At the CHUV in Lausanne there are pamphlets at every reception desk entitled “Le patient informé” (The informed patient). Apparently this worrying development has reached such proportions that even the hospital’s PR department has noticed it, hence the published flyer.
Instead of displaying these flyers where patients congregate, may I suggest tattooing them onto the skin of every medical practitioner at the hospital, until such time as the message has sunk in?
After generations of patients who went before doctors and surgeons like lambs to the slaughter, unknowing and not invited to know (more likely to be verbally punished for asking tricky questions or commenting on embarrassing truths) the medical profession is now pretending to itself that patients with an active interest in their own health and fitness are a Good Thing. For the time being, however, this initiative is only (yet another) marketing lie.

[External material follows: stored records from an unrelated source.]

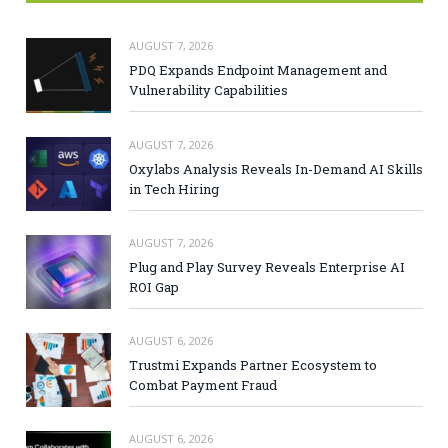
AUGUST 7, 2026
PDQ Expands Endpoint Management and
Vulnerability Capabilities
AUGUST 7, 2026
Oxylabs Analysis Reveals In-Demand AI Skills
in Tech Hiring
AUGUST 7, 2026
Plug and Play Survey Reveals Enterprise AI
ROI Gap
AUGUST 6, 2026
Trustmi Expands Partner Ecosystem to
Combat Payment Fraud
AUGUST 6, 2026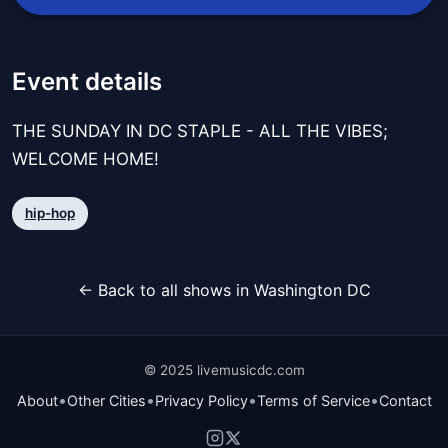
Event details
THE SUNDAY IN DC STAPLE - ALL THE VIBES;
WELCOME HOME!
hip-hop
← Back to all shows in Washington DC
© 2025 livemusicdc.com
•
•
•
•
About
Other Cities
Privacy Policy
Terms of Service
Contact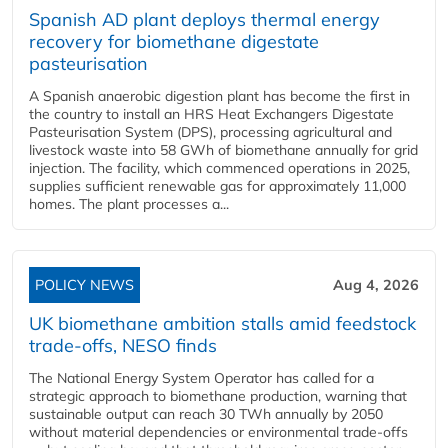
Spanish AD plant deploys thermal energy
recovery for biomethane digestate
pasteurisation
A Spanish anaerobic digestion plant has become the first in
the country to install an HRS Heat Exchangers Digestate
Pasteurisation System (DPS), processing agricultural and
livestock waste into 58 GWh of biomethane annually for grid
injection. The facility, which commenced operations in 2025,
supplies sufficient renewable gas for approximately 11,000
homes. The plant processes a...
POLICY NEWS
Aug 4, 2026
UK biomethane ambition stalls amid feedstock
trade-offs, NESO finds
The National Energy System Operator has called for a
strategic approach to biomethane production, warning that
sustainable output can reach 30 TWh annually by 2050
without material dependencies or environmental trade-offs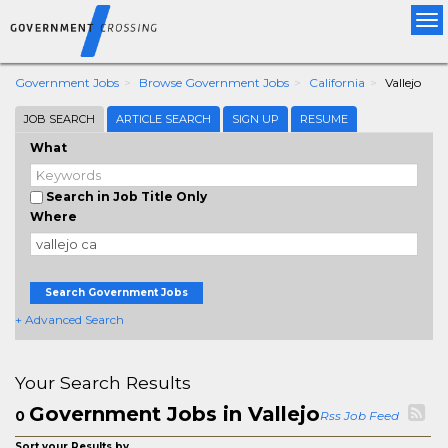
Tog
nav
Government Jobs
Browse Government Jobs
California
Vallejo
JOB SEARCH
ARTICLE SEARCH
SIGN UP
RESUME
What
Search in Job Title Only
Where
Search Government Jobs
+ Advanced Search
Your Search Results
Government Jobs in Vallejo
0
Rss Job Feed
Sort your Results by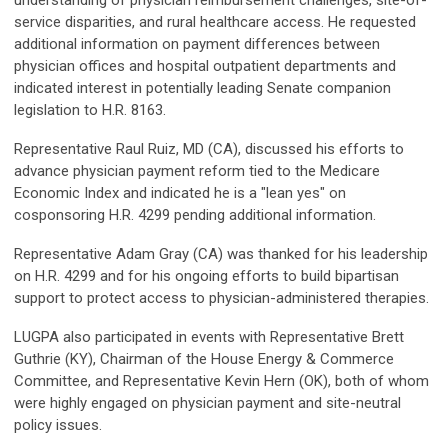
understanding of physician reimbursement challenges, site-of-
service disparities, and rural healthcare access. He requested
additional information on payment differences between
physician offices and hospital outpatient departments and
indicated interest in potentially leading Senate companion
legislation to H.R. 8163.
Representative Raul Ruiz, MD (CA), discussed his efforts to
advance physician payment reform tied to the Medicare
Economic Index and indicated he is a "lean yes" on
cosponsoring H.R. 4299 pending additional information.
Representative Adam Gray (CA) was thanked for his leadership
on H.R. 4299 and for his ongoing efforts to build bipartisan
support to protect access to physician-administered therapies.
LUGPA also participated in events with Representative Brett
Guthrie (KY), Chairman of the House Energy & Commerce
Committee, and Representative Kevin Hern (OK), both of whom
were highly engaged on physician payment and site-neutral
policy issues.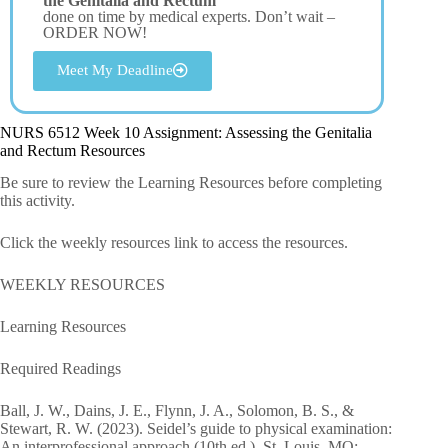
the Genitalia and Rectum
done on time by medical experts. Don’t wait –
ORDER NOW!
Meet My Deadline
NURS 6512 Week 10 Assignment: Assessing the Genitalia
and Rectum Resources
Be sure to review the Learning Resources before completing
this activity.
Click the weekly resources link to access the resources.
WEEKLY RESOURCES
Learning Resources
Required Readings
Ball, J. W., Dains, J. E., Flynn, J. A., Solomon, B. S., &
Stewart, R. W. (2023). Seidel’s guide to physical examination:
An interprofessional approach (10th ed.). St. Louis, MO: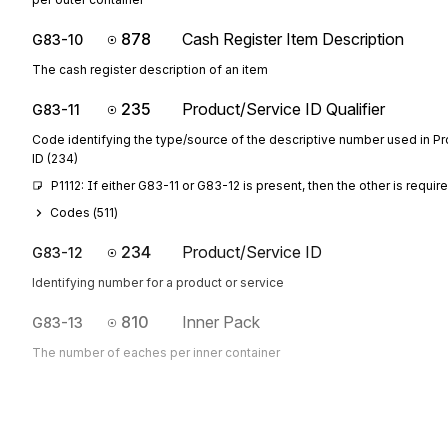
878
Cash Register Item Description
G83-10
The cash register description of an item
235
Product/Service ID Qualifier
G83-11
Code identifying the type/source of the descriptive number used in P
ID (234)
P1112: If either G83-11 or G83-12 is present, then the other is requir
Codes (
511
)
234
Product/Service ID
G83-12
Identifying number for a product or service
810
Inner Pack
G83-13
The number of eaches per inner container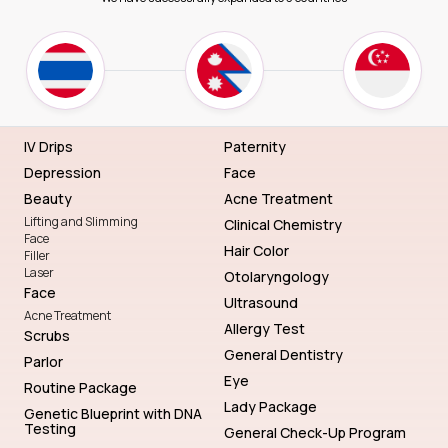
IV Drips
Paternity
Depression
Face
Beauty
Acne Treatment
Lifting and Slimming
Clinical Chemistry
Face
Hair Color
Filler
Laser
Otolaryngology
Face
Ultrasound
Acne Treatment
Allergy Test
Scrubs
General Dentistry
Parlor
Eye
Routine Package
Lady Package
Genetic Blueprint with DNA
Testing
General Check-Up Program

In the face of someone who really does take an active interest in her health, and lives accordingly to the best of her ability, the medical professionals fall back on their decades-long training: dodge the questions, answer questions that were not asked, but that they at least feel comfortable answering, and accuse the patient of asking for unreasonable assurances (because attack is always the best means of defence!). If you don’t allow yourself to be beaten down, you are branded as “difficult” at best, a troublemaker at worst, or the choice of predilection for any female supplicant who does not show the requisite awe and docility: you must be a hysteric, a depressive, a [fill in your mental health insult here].
Please note that female doctors and nurses are as guilty of these old habits as the men. They’ve all been formatted, trained, indoctrinated.
A simple pamphlet about how great it is to have a patient who is a) reasonably intelligent and b) committed to their own well-being has not changed anything.